Requires an enzyme or a protein to move the drug against concentration gradient. Energy is required.
Pinocytosis
Cells carry a drug across their membrane by engulfing the drug particles
First pass effect (hepatic first pass)
The process in which the drug passes to the liver first where is partially metabolized prior reaching the target.
Ex. Coumadin ( warfarin )
Morphine
Bioavailability
Subcategory of absorption.
It is the percentage of the administered drug dose that reaches the systematic circulation. Once it has been released from the protein bound.
Distribution
Is the process in which the drugs becomes available to body fluids and body tissues
Free drugs (drugs not bound to protein)
Are the drugs available to receptors and responsible for causing a. Pharmacological response.
Half life ( t1/2)
Is the time it takes for one half of the drug concentration to be eliminated.
Notes to remember.
Drugs that are lipid soluble and nonionized are absorbed faster than water soluble and ionized drugs.
Metabolism
It occurs in the GI and liver ,but the liver is the primary site.

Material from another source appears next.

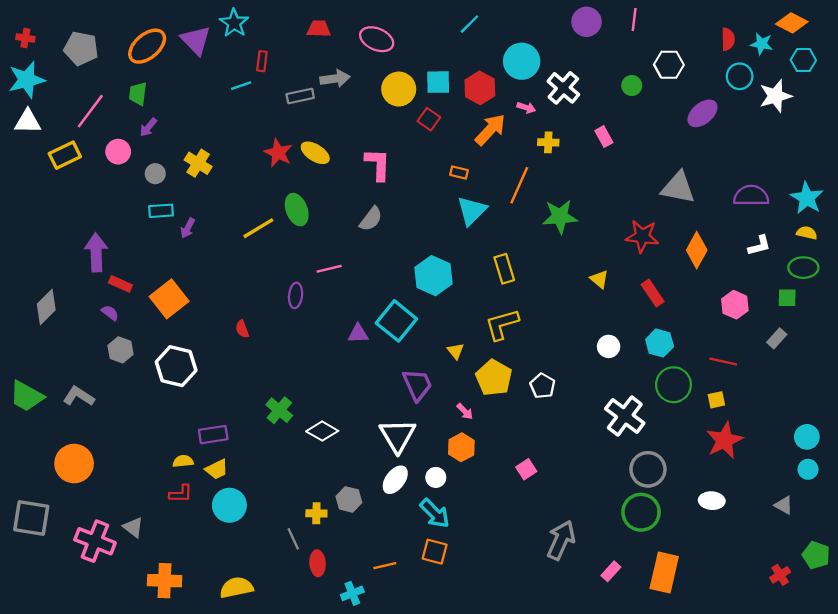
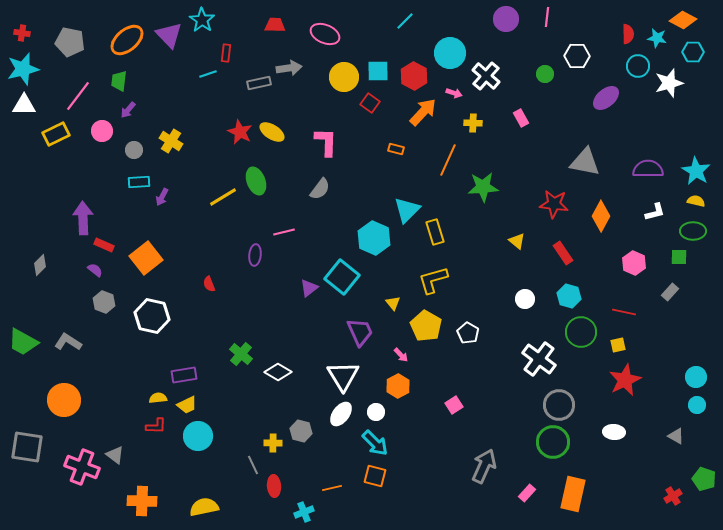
cyan triangle: (472, 211) -> (407, 210), moved
gray diamond: (46, 307) -> (40, 265), size x0.7
purple triangle: (358, 334) -> (309, 288), turned -36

The liver transform by hepatic enzymes to inactive metabolites and lipid soluble drugs to water soluble substance for renal excretion.
The urine ph influence in Excretion or elimination
Urine ph varies from 4.5-8.
Acidic urine promotes elimination of weak bases drugs.
Aspirin a weak acid is excreted rapidly in alkaline urine.
Creatinine clearance ( CLcr) test.
The most accurate test to determine renal function.
Creatinine is a metabolic by product of muscle excreted through the kidneys.
It compares the levels of creatinine in the urine with creatinine in the blood
Normal creatinine clearance
85-135 ml/ min
Older adults may have a creatinine clearance of 60 ml/ min due to a decrease on muscle mass.
Pharmacodynamics
The study of drug concentration and it’s effects on the body.
Dose response?
Is the relationship between the maximal versus minimal amount of drug dose needed to produce the desire drug response.
Onset of action
Is the time it takes to reach the minimum effective concentration (MEC) after the drug is administered.
Peak action.
Occurs when the drug reaches its highest blood or plasma concentration.
Duration of action.
Is the length of the time the drug has a pharmacological effect.
Receptors or drug binding sites.
Drug binding sites:
Proteins, glycoproteins,proteolipids, and enzymes
Receptor families:
Kinase linked receptors, ligand-gated receptors, G protein coupled receptor systems, nuclear receptors.
Ligand binding domain
Is the site on the receptor at which the drug binds.